Дарья помотала головой:
– Больно…
– Прошу тебя, – молила я. – Попытайся.
Фотографии мне больше были не нужны. Ания, Гершель, Герда, Мейер, Вольф. Произнося каждое имя, я вспоминала лицо со снимка.
Потом раздался едва слышный голос Дарьи:
– Миндла?
– Точно. Двора. Израэль.
– Шимон, – добавила Дарья. – Элька.
Рахиль и Хая. Элиас. Фишель и Либа, Байла, Лейбус, Моша, Брайна, Гитла и Дарья.
Тут она перестала повторять вместе со мной. Тело ее обмякло.
Я проверила, дышит ли она, а потом сама отключилась.
Наутро Дарья проснулась с опухшим красным лицом, кожа у нее горела. Она не могла подняться с нар, так что мне пришлось тащить ее в туалет и обратно в барак, самой застилать постель. Когда вошла Тварь, я вызвалась нести котел с кашей, потому что за это полагалась дополнительная пайка. Ее я отдала Дарье, которая так ослабела, что не могла миску до рта донести. Я попыталась заставить ее открыть рот, напевая песенку, как Бася пела Мейеру, когда тот отказывался есть.
– Ты не умеешь петь, – прохрипела Дарья, слегка улыбнувшись, и этого хватило мне, чтобы влить ей в рот немного жидкости.
Во время поверки я поддерживала ее в вертикальном положении, молясь, чтобы главный офицер – тот, у которого дрожала рука, про себя я называла его герр Тремор, – не заметил, что Дарья больна. Герр Тремор, вероятно, хворал чем-то, отчего у него была эта трясучка, но его недуг, видно, не был слишком тяжелым и не мешал ему жестоко карать нас своими собственными руками. На прошлой неделе, когда одна новая девушка повернулась налево, а не направо по его команде, он наказал весь барак. Мы два часа занимались гимнастикой под холодным проливным дождем. Ни к чему говорить, что не меньше десятка голодающих женщин не вынесли этого и попадали в грязь без сил, а герр Тремор подходил к ним и пинал ногами, чтобы заставить подняться. Но сегодня он, похоже, торопился; вместо того чтобы преподать урок нам всем или выбрать для наказания какую-нибудь одну жертву, он быстро провел перекличку и отпустил капо.

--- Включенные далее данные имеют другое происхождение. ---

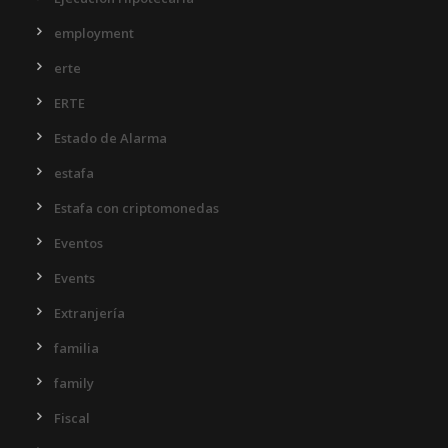
employment
erte
ERTE
Estado de Alarma
estafa
Estafa con criptomonedas
Eventos
Events
Extranjería
familia
family
Fiscal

У меня была важная задача. Я должна не только прикрыть Дарью и выполнить работу за двоих, но и стащить что-нибудь острое и маленькое, чем можно выбить зуб.
Мне удалось посадить Дарью рядом с собой на скамью и самой устроиться так, чтобы каждый раз, как ей нужно было нести какую-нибудь ценную вещь в ящик в центре сарая, я тоже шла с ней. Однако к концу дня мне так и не попалось под руку ничего подходящего. Три пары зубных протезов, свадебное платье, помада в тубах, но ничего острого и прочного.